- Opening Delimiter -

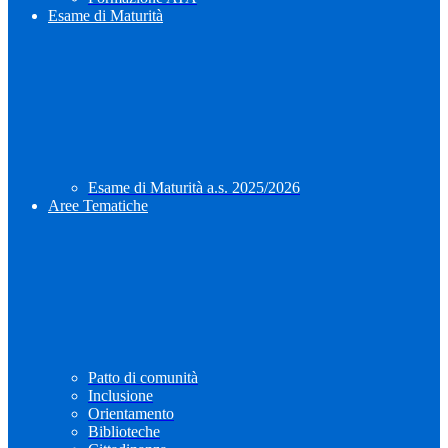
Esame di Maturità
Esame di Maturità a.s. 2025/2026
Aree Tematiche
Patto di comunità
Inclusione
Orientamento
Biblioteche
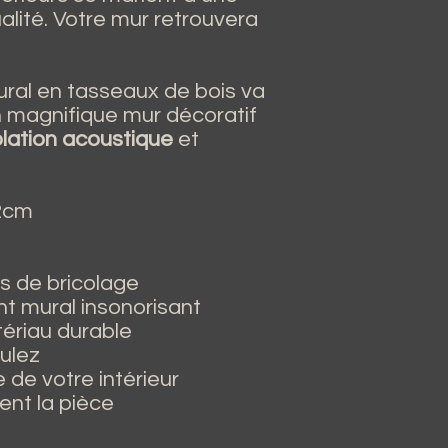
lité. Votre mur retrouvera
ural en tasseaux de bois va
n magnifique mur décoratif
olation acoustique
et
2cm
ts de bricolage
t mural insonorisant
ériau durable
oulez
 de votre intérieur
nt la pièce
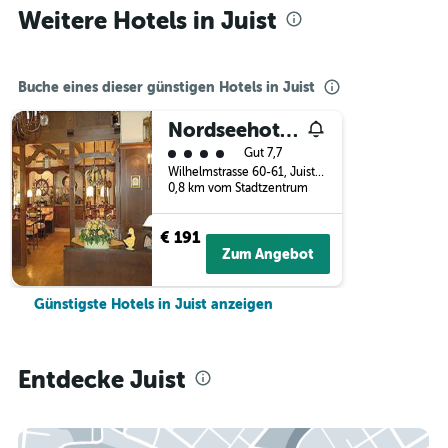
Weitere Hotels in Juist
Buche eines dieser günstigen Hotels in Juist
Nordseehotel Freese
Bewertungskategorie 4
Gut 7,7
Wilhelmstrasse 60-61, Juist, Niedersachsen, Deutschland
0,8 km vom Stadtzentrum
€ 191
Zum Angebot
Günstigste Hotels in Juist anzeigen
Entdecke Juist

- Closing Delimiter -
- Opening Delimiter -

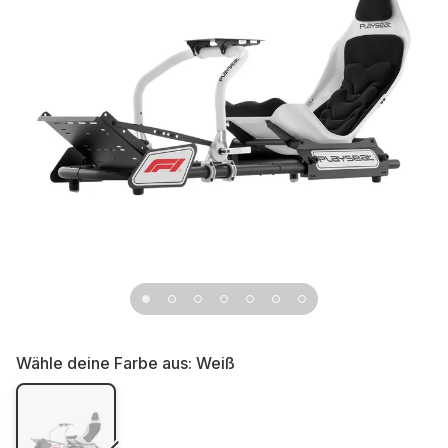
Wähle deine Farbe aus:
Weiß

- Closing Delimiter -
- Opening Delimiter -

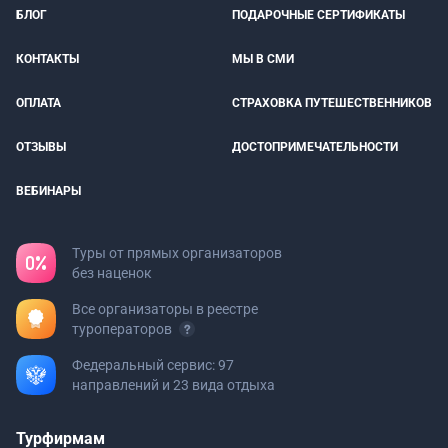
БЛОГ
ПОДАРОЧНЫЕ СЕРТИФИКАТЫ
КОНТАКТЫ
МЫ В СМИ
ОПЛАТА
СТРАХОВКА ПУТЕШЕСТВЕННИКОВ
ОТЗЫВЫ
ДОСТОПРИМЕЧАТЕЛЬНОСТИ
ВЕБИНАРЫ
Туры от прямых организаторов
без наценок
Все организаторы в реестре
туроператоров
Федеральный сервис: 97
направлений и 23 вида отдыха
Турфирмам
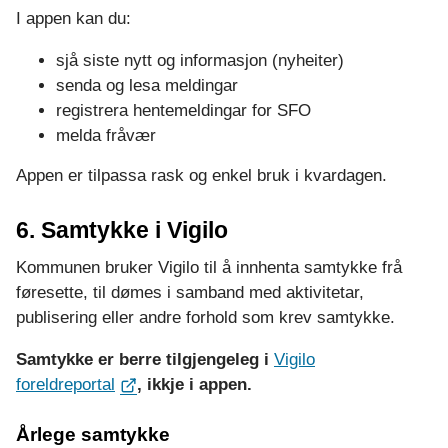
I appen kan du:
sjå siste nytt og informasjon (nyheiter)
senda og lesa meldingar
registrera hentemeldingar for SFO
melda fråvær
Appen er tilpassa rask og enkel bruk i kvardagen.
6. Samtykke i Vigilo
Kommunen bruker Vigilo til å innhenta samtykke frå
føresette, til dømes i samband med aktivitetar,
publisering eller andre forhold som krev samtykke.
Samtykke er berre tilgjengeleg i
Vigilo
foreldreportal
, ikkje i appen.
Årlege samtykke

- Closing Delimiter -

Exercise
Everything from the line with "Appen er tilpassa" through the line with "Årlege samtykke" should be written out exactly as it appears above, end lines included, and nothing outside that range.

Problem solution
Appen er tilpassa rask og enkel bruk i kvardagen.
6. Samtykke i Vigilo
Kommunen bruker Vigilo til å innhenta samtykke frå
føresette, til dømes i samband med aktivitetar,
publisering eller andre forhold som krev samtykke.
Samtykke er berre tilgjengeleg i
Vigilo
foreldreportal
, ikkje i appen.
Årlege samtykke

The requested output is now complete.